Lucy swung at her with the broom. This time, Rachael caught it.

“If you stop using my broom as a weapon, yes.” Her heart sped. “I’ll go to dinner with Cole.”

“And me.”

Her eyebrows pinched. “What?”

“You’ll go to dinner with Cole and me,” Lucy corrected. “Don’t think you’re leaving me out of this, just because you two are shacking up.”

“Excuse me?” a gravelly voice said from the doorway. “Who am I shacking up with?”

Jolting off the bed, Rachael snatched the dust rag and pretended to be dusting the headboard.

“I was just say—saying,” Lucy stuttered. “That you two are sleeping under one roof. When you drop us off tomorrow night, it’ll be convenient since you’re staying here.”

“That will be convenient.” He strode across the room and checked the lids of the boxes in the corner. He stood over each of them, as if he was counting. “You didn’t go through these, did you?”

Rachael wasn’t curious about the boxes before, but she was now. What would he keep in them that made him so paranoid? He probably earned a couple million dollars last year. Surely he could replace whatever was in the boxes if the items were damaged or lost.

“We were cleaning,” Lucy blurted. “I may have accidently smacked the box with the back of my broom handle when I was beating Rachael with it.”

Cole smirked, the stress lines around his eyes vanishing. “I want to ask, but something says I shouldn’t.”

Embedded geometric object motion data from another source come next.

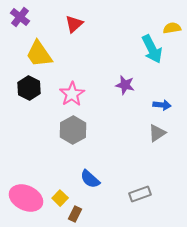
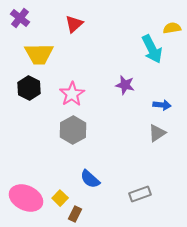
purple cross: moved 1 px down
yellow trapezoid: rotated 56 degrees counterclockwise
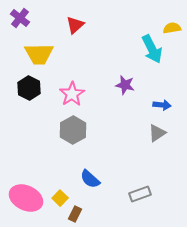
red triangle: moved 1 px right, 1 px down
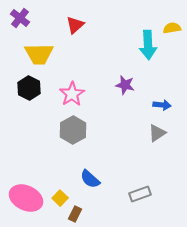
cyan arrow: moved 4 px left, 4 px up; rotated 24 degrees clockwise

“Good call.” Rachael backed out of the room and motioned for Lucy to sneak out behind her. “We’ll leave you now. You probably want to rest.”

It was nearly two in the afternoon. Before meeting Cole and “his crew”, she would’ve thought musicians simply showed up before the show, played their numbers and went back to their hotels. Cole, however, seemed involved in the process.

He took off his coat and slung it over the chair in the corner. “What’s for dinner tonight?”